By Jennifer Winestone
Parents are more familiar with the mediation process than they may realize. In fact, parents often mediate disputes between their children - they just don’t know that is what they are doing. On the other hand, litigation - the default process in family proceedings - is more foreign in concept, as it relates to family dynamics. The following hypothetical is designed to illustrate the difference between litigation and mediation by applying both processes to a common parenting scenario.
The Dispute: What’s Yours is Yours vs. What’s Yours is Mine
Jake and Emily are siblings. Jake is 8 years old and Emily is 7 years old. They are fighting over a toy plane that Emily got for her 7th birthday last week. Jake had a similar toy plane, but Emily broke it last month while playing a game of Flying Princesses with her friends. Unable to resolve the issue, the children look to you for guidance.

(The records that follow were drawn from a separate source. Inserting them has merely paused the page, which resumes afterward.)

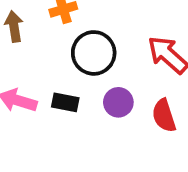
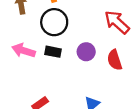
black circle: (94, 53) -> (54, 22), moved

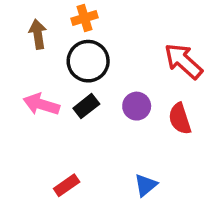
black rectangle: (53, 52) -> (86, 106), turned -49

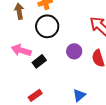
black rectangle: (86, 106) -> (39, 61), moved

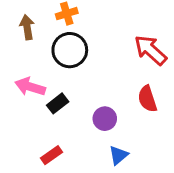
purple circle: (74, 51) -> (105, 119), moved

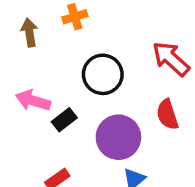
black circle: (70, 50) -> (103, 74), moved
purple circle: (105, 119) -> (118, 137), size x1.6

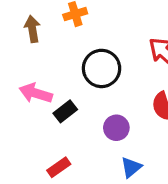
purple circle: (118, 137) -> (116, 128), size x0.6

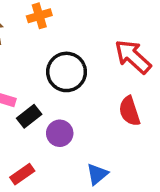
purple circle: (116, 128) -> (60, 133), moved

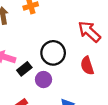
black circle: (67, 72) -> (53, 53), moved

Litigation: Win or Lose - You Decide.
You tell the children they will each get a chance to explain why they should have the toy and the other should not.
Jake calls up Taylor and asks her to help represent him. Taylor is in the 5th grade and class representative. She is a tough negotiator and successfully campaigned for a class trip to the chocolate factory in the Spring.
Emily retains Matt, her best frenemy. Matt is prone to bullying behaviors, but is a loyal supporter of younger siblings against tyrannical big brothers and sisters (Matt’s big brother Billy is in Middle School).
Taylor and Matt take turns pleading Jake and Emily’s respective cases. Taylor tells you of Emily’s selfish character and irresponsible behaviors that led to the breaking of the first toy plane. She notes Emily’s complete lack of remorse or attempt at retribution. Emily is hurt by the insults and turns her chair away from Jake.
Matt fashions a paper plane out of some newspaper from the recycling bin, throws it on the ground, then serendipitously stumbles over it, crushing the fragile flyer, before launching into a diatribe about harsh punishments for innocent acts of clumsiness. Emily bats her eyelashes and flashes an innocent smile. Jake rolls his eyes and mutters something about fairness and favoritism.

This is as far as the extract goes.